Free Wills Service’s
It can be difficult to choose from the hundreds of solicitors available but it’s a good idea to look around or ask for a few quotes to find the right solicitor for you.
There are several charities that provide a Free Will Service to help you find a legal professional to write your will either online, through the post, over the phone or a video call, face-to-face at home or in branch with a solicitor.
Hints and Tips
The law society can also provide you with a list of solicitors in your area.
Go to: lawsociety.org.uk
Or call them on: 020 7242 1222.
A lasting power of attorney (LPA) is a legal document that lets you (the ‘donor’) appoint one or more people (known as ‘attorneys’) to help you make decisions or to make decisions on your behalf.
This gives you more control over what happens to you if you have an accident or an illness and cannot make your own decisions (you ‘lack mental capacity’).
You must be 18 or over and have mental capacity (the ability to make your own decisions) when you make your LPA. Timeframe of 10 weeks and may be reduced if on certain benefits.
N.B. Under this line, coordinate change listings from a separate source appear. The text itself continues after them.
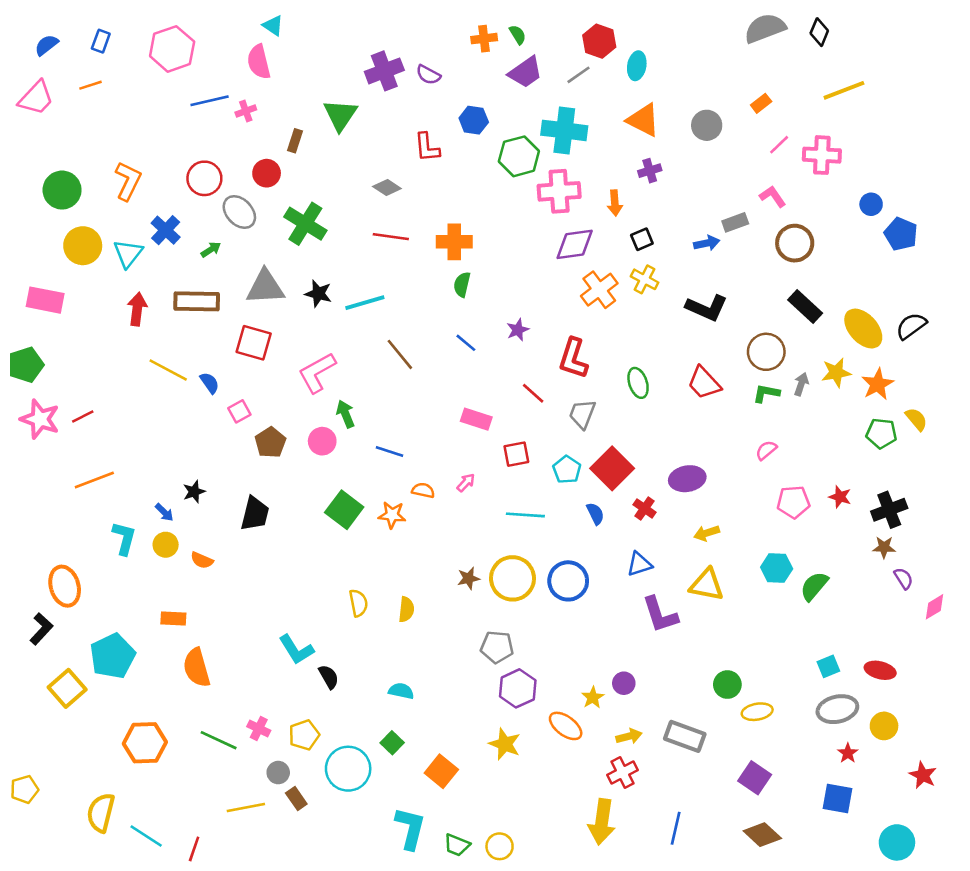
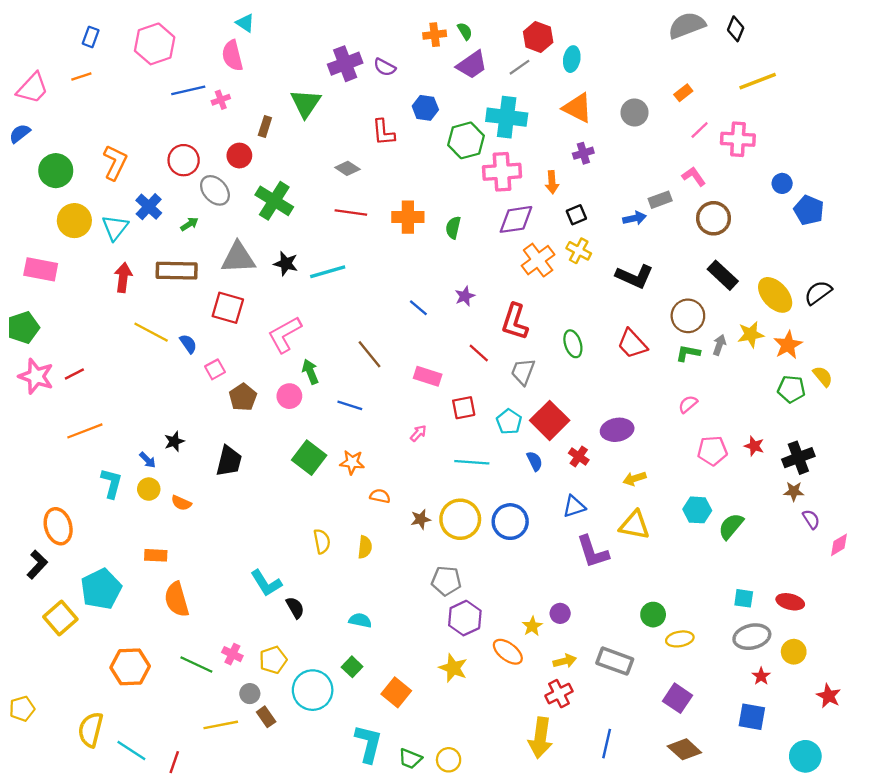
blue semicircle: (46, 45) -> (20, 133), moved
green semicircle: (462, 285) -> (453, 228), moved
brown line: (400, 354) -> (370, 354), moved
orange semicircle: (423, 490) -> (380, 496), moved
cyan square: (828, 666) -> (744, 598), turned 30

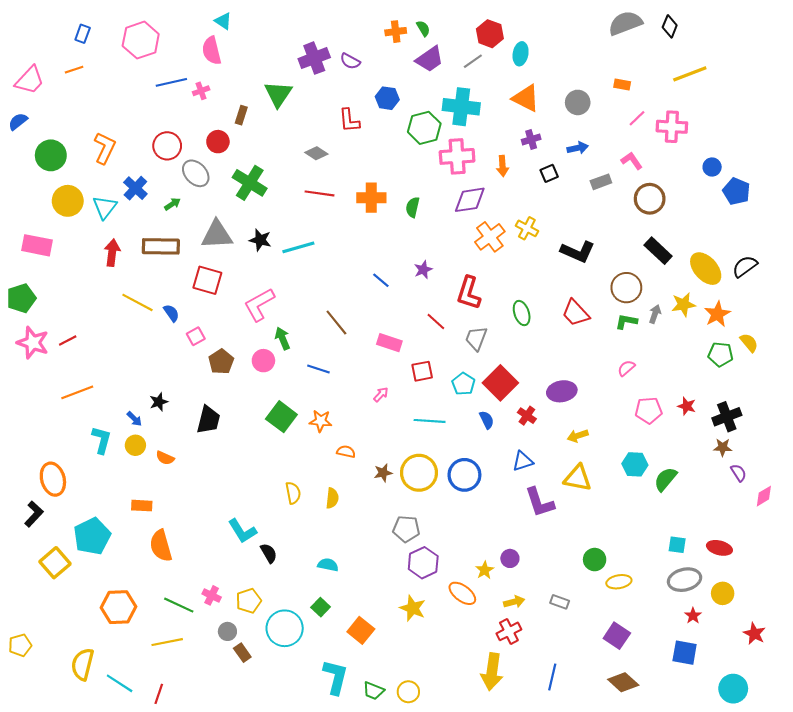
orange rectangle: (683, 93) -> (622, 84), turned 49
black square: (576, 215) -> (549, 173), moved
blue arrow: (634, 218) -> (578, 148), moved
gray rectangle: (615, 661) -> (560, 602), size x0.6
yellow line: (221, 725) -> (167, 642), moved

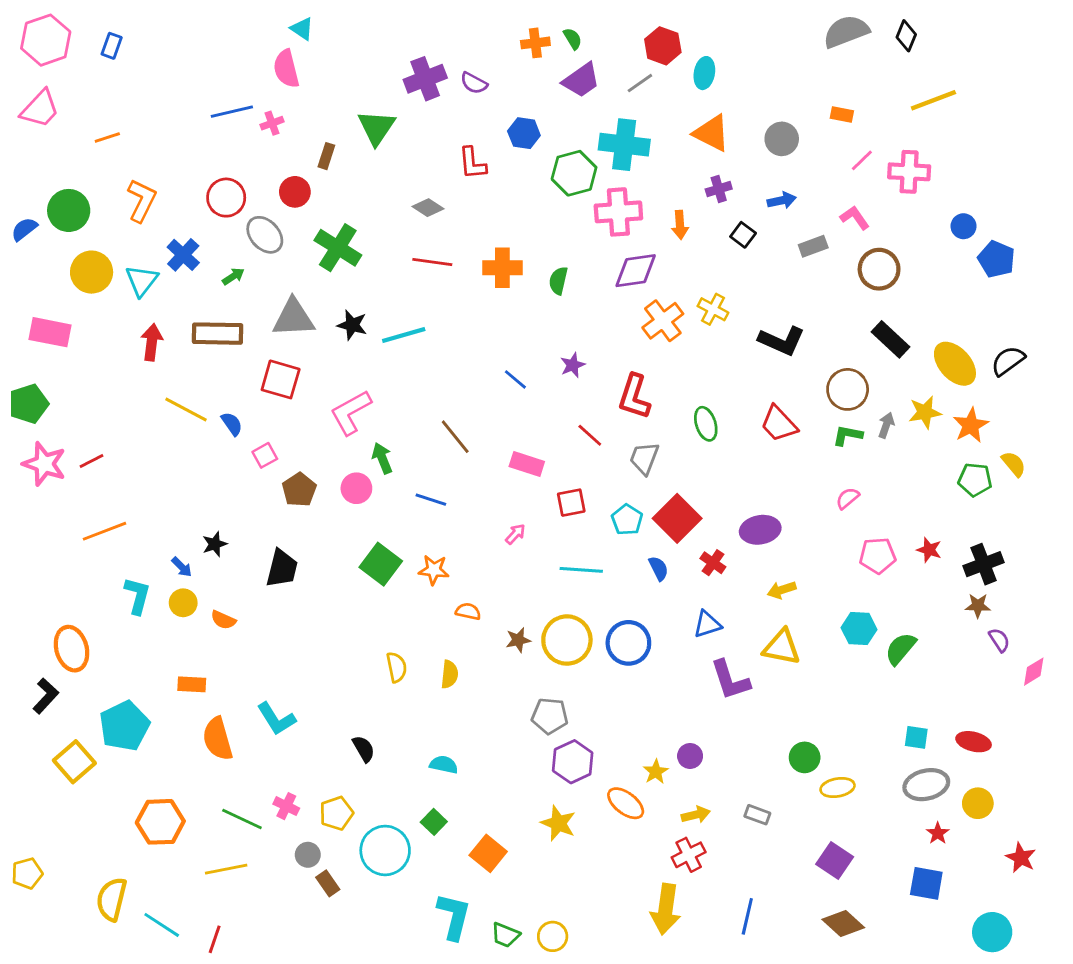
pink hexagon: (141, 40) -> (46, 40), moved
orange line: (74, 70) -> (107, 137), moved
blue semicircle: (18, 122) -> (24, 229), moved
black square: (549, 173) -> (743, 235), turned -30
cyan L-shape: (242, 531) -> (276, 719), moved

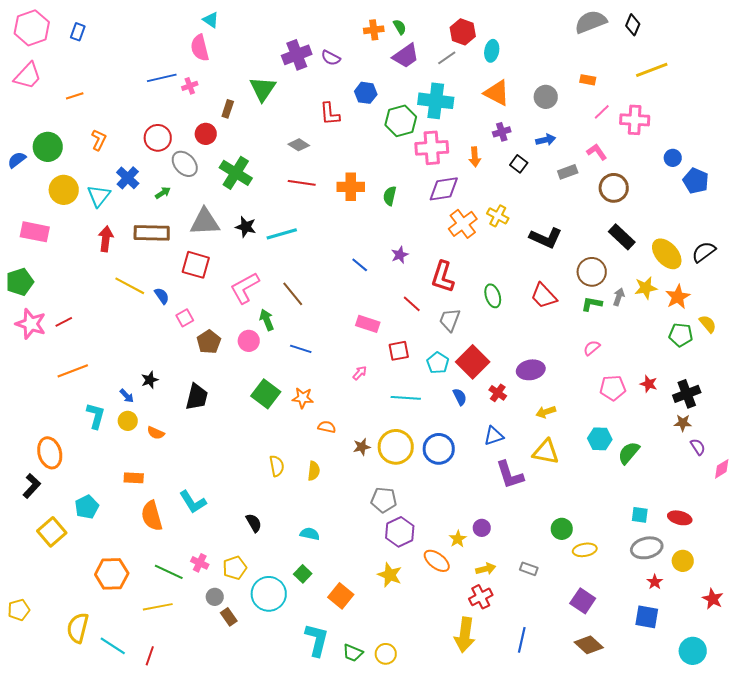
orange L-shape: (142, 200) -> (99, 140), size x0.7
brown line: (455, 437) -> (293, 294), moved
cyan pentagon: (124, 726) -> (87, 507), size x0.7

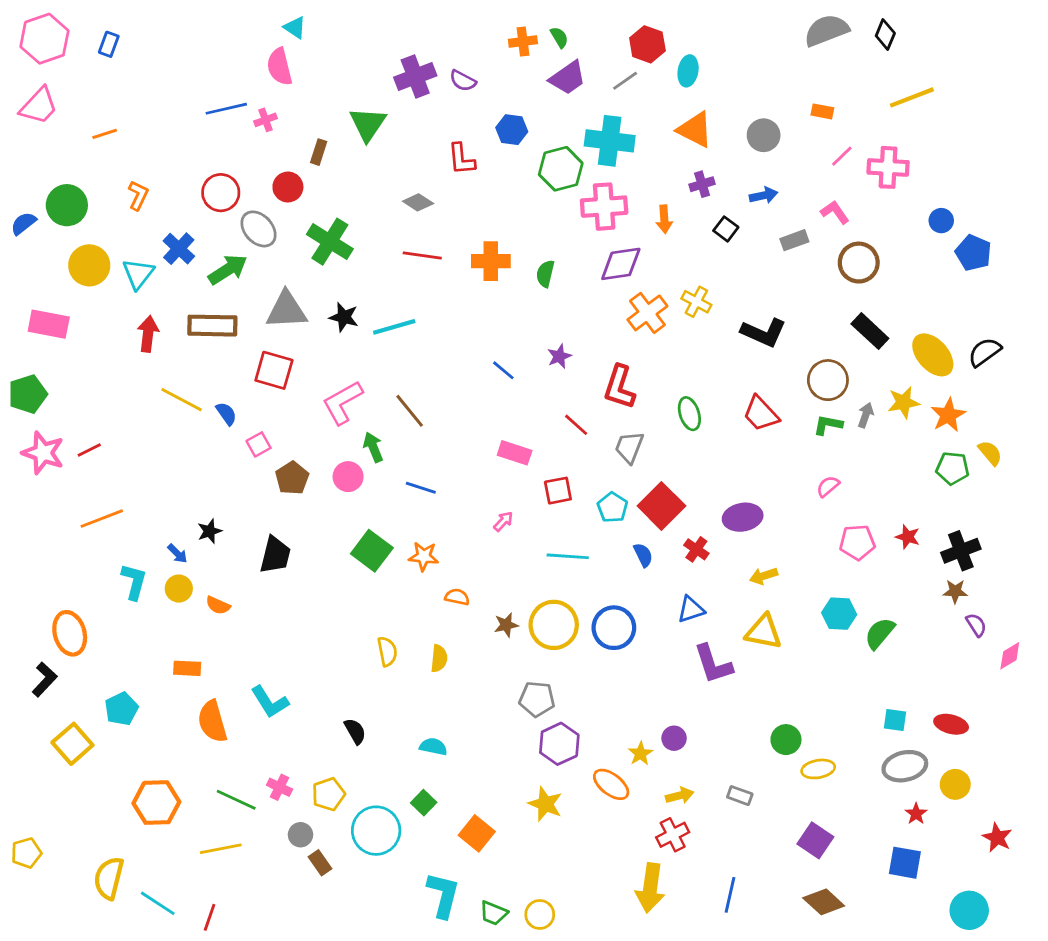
green arrow: (163, 193) -> (228, 270), size x1.8

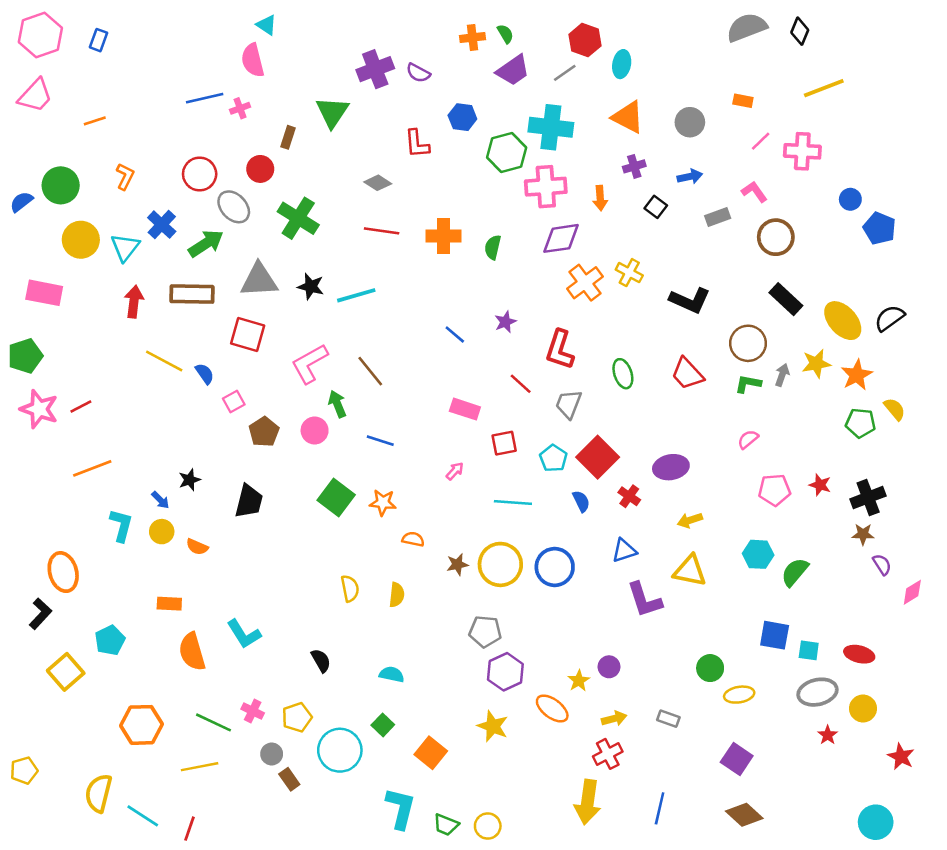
blue square: (905, 863) -> (775, 635), moved

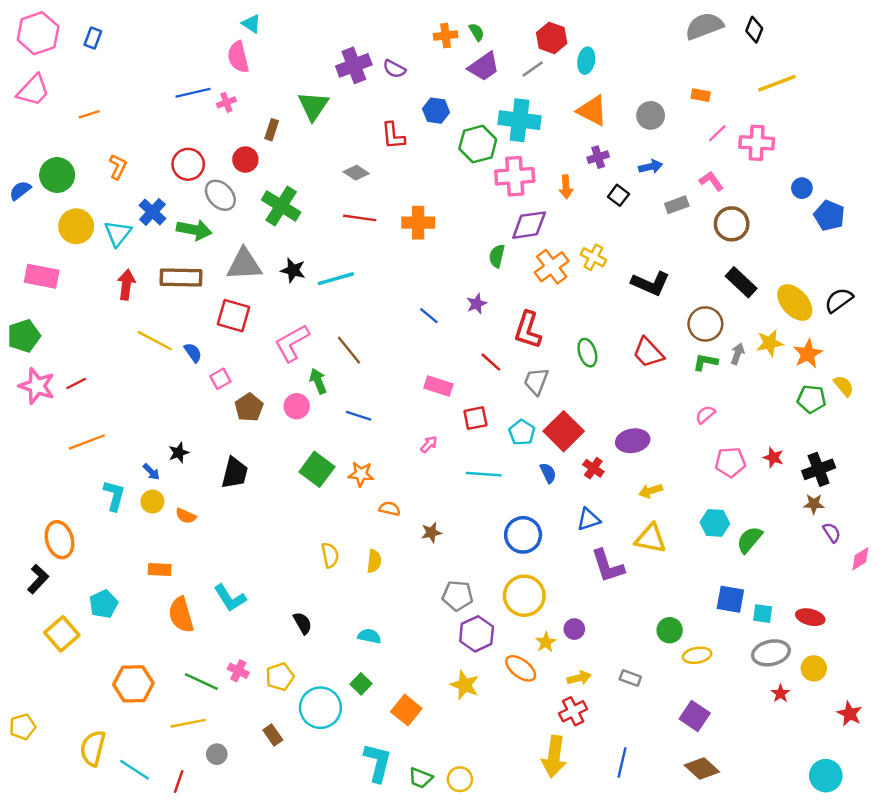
green arrow: (206, 243) -> (194, 230), turned 44
green semicircle: (493, 247) -> (497, 256), moved
yellow circle: (500, 564) -> (524, 596), moved
gray circle: (272, 754) -> (217, 754), moved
How do I make a lasting power of attorney?
*We strongly recommend you speak to one of Macmillan Cancer Supports advisers before going ahead and completing the document yourself. You can speak to an adviser on the Macmillan helpline on : 0808 808 00 00
There are 2 types of Lasting Power of Attorney:
- Health and Welfare
- Property and Financial Affairs
You can choose to make one type or both.
Health and Welfare lasting power of attorney
Use this LPA to give an attorney the power to make decisions about things like:
- Your daily routine, for example washing, dressing, eating
- Medical care
- Moving into a care home
- Life-sustaining treatment
- It can only be used when you’re unable to make your own decisions.
Property and financial affairs lasting power of attorney
Use this Lasting Power of Attorney to give an attorney the power to make decisions about money and property for you, for example:
- Managing a bank or building society account
- Paying bills
- Collecting benefits or a pension
- Selling your home
- It can be used as soon as it’s registered, with your permission
Organ donation in England has changed to an opt out system.
What does this mean for me?
It means you are automatically registered as an organ donor unless you specifically opt out.
How do I opt out?
It’s still for you to decide whether or not you want to become an organ donor. If you wish to not be an organ donor you can make this choice here: Organ Donation NHS
Whatever you choose, it’s really important that you let your family / next of kin know.